((

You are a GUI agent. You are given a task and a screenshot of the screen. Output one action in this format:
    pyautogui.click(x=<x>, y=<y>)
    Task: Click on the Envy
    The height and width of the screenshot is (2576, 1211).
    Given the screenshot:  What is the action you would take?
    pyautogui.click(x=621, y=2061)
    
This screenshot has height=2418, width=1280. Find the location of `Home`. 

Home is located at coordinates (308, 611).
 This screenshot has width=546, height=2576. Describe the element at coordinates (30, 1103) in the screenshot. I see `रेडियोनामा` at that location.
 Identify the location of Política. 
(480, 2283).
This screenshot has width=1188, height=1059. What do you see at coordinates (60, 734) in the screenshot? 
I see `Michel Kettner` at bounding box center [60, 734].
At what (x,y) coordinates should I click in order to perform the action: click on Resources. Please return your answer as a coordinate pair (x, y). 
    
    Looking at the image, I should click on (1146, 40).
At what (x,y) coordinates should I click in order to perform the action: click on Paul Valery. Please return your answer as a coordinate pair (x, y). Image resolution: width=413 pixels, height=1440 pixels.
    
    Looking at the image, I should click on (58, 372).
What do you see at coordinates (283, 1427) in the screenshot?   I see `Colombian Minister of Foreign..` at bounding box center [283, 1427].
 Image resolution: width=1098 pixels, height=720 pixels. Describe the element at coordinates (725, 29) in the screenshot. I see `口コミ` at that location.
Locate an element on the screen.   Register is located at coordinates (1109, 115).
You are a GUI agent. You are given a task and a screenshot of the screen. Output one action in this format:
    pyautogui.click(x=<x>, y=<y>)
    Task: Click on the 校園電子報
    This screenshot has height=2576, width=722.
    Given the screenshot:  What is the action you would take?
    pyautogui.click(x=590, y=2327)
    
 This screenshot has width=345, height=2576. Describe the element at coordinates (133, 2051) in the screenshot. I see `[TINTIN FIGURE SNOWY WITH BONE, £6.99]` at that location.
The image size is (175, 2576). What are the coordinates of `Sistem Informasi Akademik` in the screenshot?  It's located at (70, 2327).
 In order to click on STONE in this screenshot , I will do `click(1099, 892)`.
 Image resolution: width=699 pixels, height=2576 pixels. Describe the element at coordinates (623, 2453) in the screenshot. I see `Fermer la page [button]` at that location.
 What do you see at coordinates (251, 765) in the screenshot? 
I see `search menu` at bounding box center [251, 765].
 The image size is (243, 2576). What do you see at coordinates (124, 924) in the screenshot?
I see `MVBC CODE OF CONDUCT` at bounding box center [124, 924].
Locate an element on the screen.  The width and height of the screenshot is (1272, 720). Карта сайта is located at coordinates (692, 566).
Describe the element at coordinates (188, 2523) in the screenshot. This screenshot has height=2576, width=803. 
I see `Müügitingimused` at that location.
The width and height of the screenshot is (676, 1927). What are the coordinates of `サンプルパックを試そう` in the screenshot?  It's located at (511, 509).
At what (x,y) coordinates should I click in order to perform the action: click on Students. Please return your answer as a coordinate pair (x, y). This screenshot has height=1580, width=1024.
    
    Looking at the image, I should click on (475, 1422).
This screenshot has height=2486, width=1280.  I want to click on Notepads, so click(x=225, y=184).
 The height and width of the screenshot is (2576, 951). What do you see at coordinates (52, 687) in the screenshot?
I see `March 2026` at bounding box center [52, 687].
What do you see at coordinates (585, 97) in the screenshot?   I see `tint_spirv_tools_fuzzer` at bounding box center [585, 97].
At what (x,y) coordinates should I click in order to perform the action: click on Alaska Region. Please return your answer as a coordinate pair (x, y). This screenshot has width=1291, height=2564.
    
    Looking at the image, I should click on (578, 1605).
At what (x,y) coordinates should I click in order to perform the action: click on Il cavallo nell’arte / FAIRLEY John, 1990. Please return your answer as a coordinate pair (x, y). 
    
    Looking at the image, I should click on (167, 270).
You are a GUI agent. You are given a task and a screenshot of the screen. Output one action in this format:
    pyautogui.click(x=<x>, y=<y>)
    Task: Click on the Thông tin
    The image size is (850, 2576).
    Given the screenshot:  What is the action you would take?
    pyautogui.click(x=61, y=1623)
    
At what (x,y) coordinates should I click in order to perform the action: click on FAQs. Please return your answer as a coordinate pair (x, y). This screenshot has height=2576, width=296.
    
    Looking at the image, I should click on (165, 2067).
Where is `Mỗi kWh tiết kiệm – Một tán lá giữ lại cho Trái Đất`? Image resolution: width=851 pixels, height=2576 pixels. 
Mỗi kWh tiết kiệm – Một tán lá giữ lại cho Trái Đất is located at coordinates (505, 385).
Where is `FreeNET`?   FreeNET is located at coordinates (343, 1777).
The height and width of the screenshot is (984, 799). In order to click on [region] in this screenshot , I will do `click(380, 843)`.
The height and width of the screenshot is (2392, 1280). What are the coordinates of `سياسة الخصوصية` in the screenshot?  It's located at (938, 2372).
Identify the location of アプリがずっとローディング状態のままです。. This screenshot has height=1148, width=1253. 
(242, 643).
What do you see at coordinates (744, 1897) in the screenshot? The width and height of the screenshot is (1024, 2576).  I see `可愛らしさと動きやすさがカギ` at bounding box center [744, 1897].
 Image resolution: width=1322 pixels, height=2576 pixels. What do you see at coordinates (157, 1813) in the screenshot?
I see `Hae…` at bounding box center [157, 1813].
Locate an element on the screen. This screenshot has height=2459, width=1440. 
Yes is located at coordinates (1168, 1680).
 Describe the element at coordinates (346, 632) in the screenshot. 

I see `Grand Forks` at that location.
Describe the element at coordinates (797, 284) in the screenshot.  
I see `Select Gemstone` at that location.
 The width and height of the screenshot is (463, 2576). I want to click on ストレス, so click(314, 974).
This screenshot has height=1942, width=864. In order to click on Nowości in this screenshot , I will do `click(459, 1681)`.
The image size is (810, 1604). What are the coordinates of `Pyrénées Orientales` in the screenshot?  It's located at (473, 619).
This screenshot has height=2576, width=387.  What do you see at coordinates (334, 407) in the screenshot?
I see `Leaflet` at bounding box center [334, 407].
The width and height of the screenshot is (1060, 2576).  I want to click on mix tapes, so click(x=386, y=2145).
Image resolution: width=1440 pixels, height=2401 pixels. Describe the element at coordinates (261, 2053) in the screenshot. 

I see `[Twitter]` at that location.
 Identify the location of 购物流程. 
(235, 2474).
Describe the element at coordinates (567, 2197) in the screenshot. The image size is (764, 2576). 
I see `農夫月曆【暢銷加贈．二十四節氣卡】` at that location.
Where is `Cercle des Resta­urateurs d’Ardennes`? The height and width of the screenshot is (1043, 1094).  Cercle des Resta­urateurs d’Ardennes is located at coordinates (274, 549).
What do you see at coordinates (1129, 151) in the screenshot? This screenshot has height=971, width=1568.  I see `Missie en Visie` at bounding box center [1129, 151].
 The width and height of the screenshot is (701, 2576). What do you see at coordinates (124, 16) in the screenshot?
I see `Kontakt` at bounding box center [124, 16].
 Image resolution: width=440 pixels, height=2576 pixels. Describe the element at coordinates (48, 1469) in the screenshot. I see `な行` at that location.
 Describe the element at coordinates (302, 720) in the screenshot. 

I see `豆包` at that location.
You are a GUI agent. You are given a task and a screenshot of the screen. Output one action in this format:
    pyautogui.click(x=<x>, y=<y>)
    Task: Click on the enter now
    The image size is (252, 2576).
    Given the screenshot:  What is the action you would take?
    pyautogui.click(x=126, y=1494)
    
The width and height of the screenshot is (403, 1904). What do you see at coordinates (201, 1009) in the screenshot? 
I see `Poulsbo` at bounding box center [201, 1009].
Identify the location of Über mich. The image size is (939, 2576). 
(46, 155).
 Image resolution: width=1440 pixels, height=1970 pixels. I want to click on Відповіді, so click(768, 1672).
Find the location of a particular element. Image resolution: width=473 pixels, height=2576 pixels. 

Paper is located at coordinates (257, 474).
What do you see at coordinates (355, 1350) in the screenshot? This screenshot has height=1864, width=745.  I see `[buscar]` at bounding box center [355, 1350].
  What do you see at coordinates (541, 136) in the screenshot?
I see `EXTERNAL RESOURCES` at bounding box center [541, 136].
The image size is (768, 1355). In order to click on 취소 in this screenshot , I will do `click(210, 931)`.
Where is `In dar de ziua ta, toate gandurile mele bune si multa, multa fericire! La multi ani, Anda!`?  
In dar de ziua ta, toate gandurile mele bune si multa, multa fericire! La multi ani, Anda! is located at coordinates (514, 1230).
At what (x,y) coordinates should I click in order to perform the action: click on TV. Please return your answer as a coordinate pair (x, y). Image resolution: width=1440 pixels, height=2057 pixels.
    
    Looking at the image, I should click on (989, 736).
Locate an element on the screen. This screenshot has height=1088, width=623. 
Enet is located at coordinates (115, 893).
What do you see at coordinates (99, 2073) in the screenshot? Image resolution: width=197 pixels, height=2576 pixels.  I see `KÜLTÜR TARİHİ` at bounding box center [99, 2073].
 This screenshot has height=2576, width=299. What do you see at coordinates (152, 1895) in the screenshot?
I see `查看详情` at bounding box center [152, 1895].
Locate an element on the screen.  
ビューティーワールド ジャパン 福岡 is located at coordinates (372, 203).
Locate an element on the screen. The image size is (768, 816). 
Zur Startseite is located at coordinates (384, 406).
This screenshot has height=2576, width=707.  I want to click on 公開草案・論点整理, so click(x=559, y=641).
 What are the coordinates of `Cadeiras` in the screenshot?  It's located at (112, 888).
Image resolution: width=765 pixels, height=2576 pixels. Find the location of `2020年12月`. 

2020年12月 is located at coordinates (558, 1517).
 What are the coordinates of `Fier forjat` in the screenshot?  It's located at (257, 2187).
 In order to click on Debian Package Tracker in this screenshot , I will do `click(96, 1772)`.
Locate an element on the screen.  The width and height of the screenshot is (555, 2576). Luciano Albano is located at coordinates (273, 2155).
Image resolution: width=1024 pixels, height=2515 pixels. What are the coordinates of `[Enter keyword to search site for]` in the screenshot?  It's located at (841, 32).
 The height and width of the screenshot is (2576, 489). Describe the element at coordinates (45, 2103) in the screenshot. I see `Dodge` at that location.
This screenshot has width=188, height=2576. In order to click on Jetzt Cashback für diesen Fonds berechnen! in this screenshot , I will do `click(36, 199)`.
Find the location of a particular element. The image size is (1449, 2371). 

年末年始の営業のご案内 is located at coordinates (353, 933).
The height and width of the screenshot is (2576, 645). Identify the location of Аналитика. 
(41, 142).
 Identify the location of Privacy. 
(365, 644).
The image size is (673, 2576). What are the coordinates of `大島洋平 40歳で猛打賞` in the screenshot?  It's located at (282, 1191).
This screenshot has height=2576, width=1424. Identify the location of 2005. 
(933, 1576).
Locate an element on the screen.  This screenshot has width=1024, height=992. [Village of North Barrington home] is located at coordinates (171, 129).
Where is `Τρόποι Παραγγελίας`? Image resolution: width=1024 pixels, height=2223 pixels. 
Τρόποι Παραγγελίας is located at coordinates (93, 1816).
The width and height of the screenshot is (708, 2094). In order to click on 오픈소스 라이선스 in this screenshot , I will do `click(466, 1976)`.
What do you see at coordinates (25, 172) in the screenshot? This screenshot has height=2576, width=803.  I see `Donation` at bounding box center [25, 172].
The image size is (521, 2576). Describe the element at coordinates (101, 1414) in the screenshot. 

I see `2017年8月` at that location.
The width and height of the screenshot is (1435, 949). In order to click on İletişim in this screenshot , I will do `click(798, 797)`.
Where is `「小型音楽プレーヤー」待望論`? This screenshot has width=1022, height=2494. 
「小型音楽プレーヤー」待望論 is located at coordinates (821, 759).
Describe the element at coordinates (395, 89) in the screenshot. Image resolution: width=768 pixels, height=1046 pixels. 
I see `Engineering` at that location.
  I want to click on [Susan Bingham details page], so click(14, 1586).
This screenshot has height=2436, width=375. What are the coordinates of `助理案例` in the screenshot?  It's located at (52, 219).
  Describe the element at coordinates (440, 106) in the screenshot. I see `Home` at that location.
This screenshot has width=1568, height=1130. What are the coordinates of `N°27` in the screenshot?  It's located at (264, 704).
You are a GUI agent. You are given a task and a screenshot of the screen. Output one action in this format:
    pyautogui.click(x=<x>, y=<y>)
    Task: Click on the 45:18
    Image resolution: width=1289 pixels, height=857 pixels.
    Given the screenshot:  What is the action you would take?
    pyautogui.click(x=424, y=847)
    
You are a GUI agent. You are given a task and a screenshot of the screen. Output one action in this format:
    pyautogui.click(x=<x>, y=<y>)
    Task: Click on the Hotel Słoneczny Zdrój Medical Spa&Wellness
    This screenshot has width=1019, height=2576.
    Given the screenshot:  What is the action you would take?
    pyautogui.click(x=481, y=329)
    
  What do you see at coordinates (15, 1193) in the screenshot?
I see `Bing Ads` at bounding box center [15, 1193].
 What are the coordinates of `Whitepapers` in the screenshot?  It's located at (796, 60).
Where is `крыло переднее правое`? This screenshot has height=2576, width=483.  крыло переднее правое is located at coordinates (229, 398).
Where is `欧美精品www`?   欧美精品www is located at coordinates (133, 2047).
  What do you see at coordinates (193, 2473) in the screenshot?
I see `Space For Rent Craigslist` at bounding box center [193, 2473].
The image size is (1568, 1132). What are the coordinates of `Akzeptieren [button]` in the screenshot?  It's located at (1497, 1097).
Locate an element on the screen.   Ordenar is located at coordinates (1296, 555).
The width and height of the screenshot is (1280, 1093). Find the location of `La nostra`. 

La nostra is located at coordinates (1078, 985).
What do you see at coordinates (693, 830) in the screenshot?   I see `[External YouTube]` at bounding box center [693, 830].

))

About this exercise:
Referring to the material above, set down exactly the lines between the line with "pixels, height=2223 pixels." and the line with "The width and height of the screenshot is (1435, 949).", inclusive, and no other lines.

Reply to the task:
Where is `Τρόποι Παραγγελίας`? Image resolution: width=1024 pixels, height=2223 pixels. 
Τρόποι Παραγγελίας is located at coordinates (93, 1816).
The width and height of the screenshot is (708, 2094). In order to click on 오픈소스 라이선스 in this screenshot , I will do `click(466, 1976)`.
What do you see at coordinates (25, 172) in the screenshot? This screenshot has height=2576, width=803.  I see `Donation` at bounding box center [25, 172].
The image size is (521, 2576). Describe the element at coordinates (101, 1414) in the screenshot. 

I see `2017年8月` at that location.
The width and height of the screenshot is (1435, 949). In order to click on İletişim in this screenshot , I will do `click(798, 797)`.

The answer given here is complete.